Abbey estaba anonadada. No se le ocurría nada que decir.

—Yo el barco lo sigo debiendo, y mientras no lo haya pagado no me darán un préstamo para comprarme otro. Estoy pagando una hipoteca que cuesta más que la casa. Los pocos ahorros que tenía me los gasté en el año y medio que pasaste en la universidad sin dar golpe.

Abbey volvió a tragar saliva, con la vista fija en el plato. Tenía la boca seca como la ceniza.

—Te daré lo que cobro de camarera. Y venderé el telescopio.

—Gracias. Aceptaré la ayuda. Jim Clayton me ha ofrecido que sea su segundo de a bordo durante esta temporada. Entre lo que ganes tú y lo que gane yo, si es un buen año, puede que no perdamos la casa.

Abbey notó que se le formaba una lágrima gigante en un ojo, bajaba por un lado de la nariz y colgaba un momento antes de caer en el plato.
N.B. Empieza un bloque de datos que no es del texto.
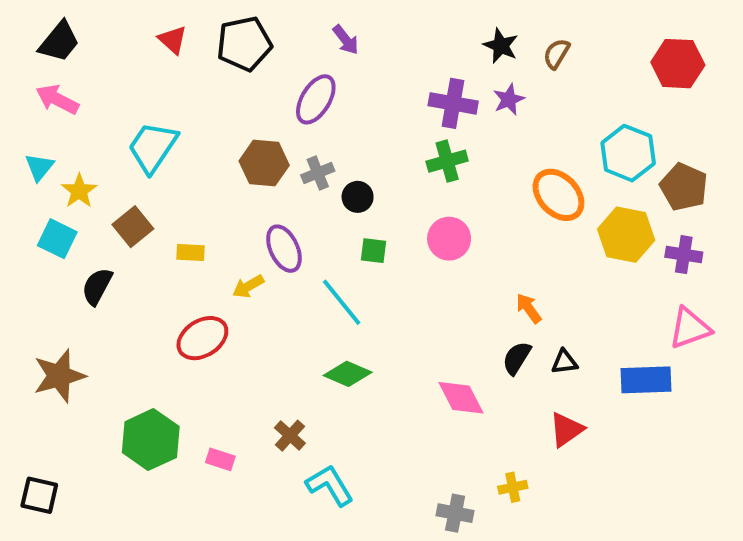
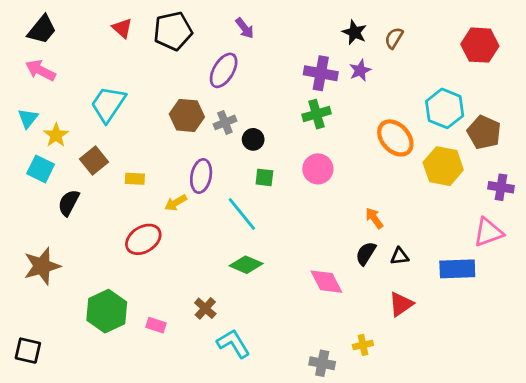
purple ellipse: (284, 249) -> (201, 176), turned 36
purple cross: (684, 255) -> (501, 187), moved

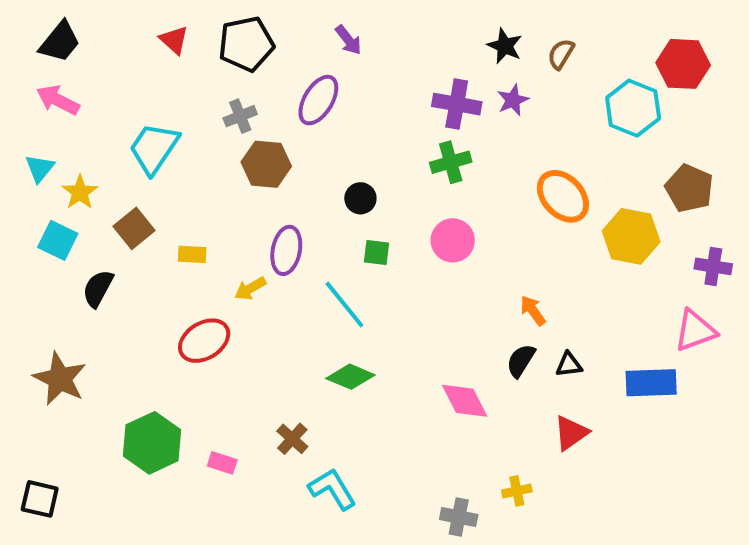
cyan hexagon: (445, 108) -> (633, 108), moved
gray cross: (225, 122) -> (240, 116), moved
brown star: (42, 266) -> (60, 379), turned -30

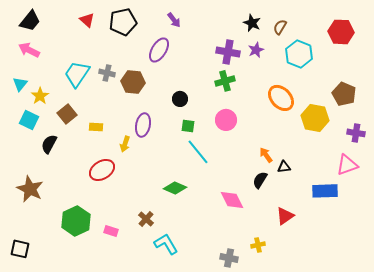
cyan hexagon: (633, 108) -> (299, 54), moved
gray cross: (240, 116) -> (107, 73), moved, turned 35
yellow arrow: (250, 288) -> (125, 144), turned -42
cyan line: (344, 305) -> (198, 152), moved
black triangle: (569, 365) -> (284, 167), moved

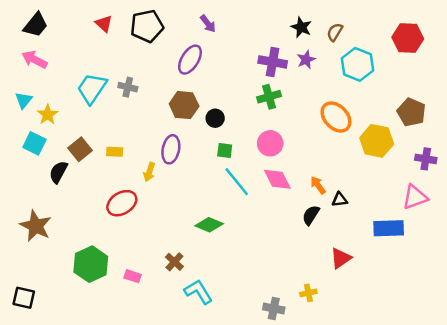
brown hexagon: (133, 82) -> (184, 105), moved
brown square: (67, 114) -> (80, 149), moved
pink diamond: (232, 200) -> (277, 179), moved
Le siguió otra, y otra.

—Lo lamento mucho, papá, de verdad.

Sintió que la curtida mano de su padre buscaba la suya y se la apretaba con fuerza.

—Ya lo sé.

Al bajar la cabeza regó de lágrimas el panecillo, que quedó empapado. A continuación, su padre le soltó la mano y se levantó de su sitio. Fue a sentarse en su vieja silla de cuadros con tartán del Black Watch, al lado de la estufa de leña, y cogió
The Lincoln County News.

Abbey quitó la mesa, tiró las hamburguesas sin comer al cubo de los pollos y limpió los platos en el fregadero, amontonándolos a un lado. Su padre había hablado de comprarse algún día un lavavajillas, pero ese día no llegaría nunca.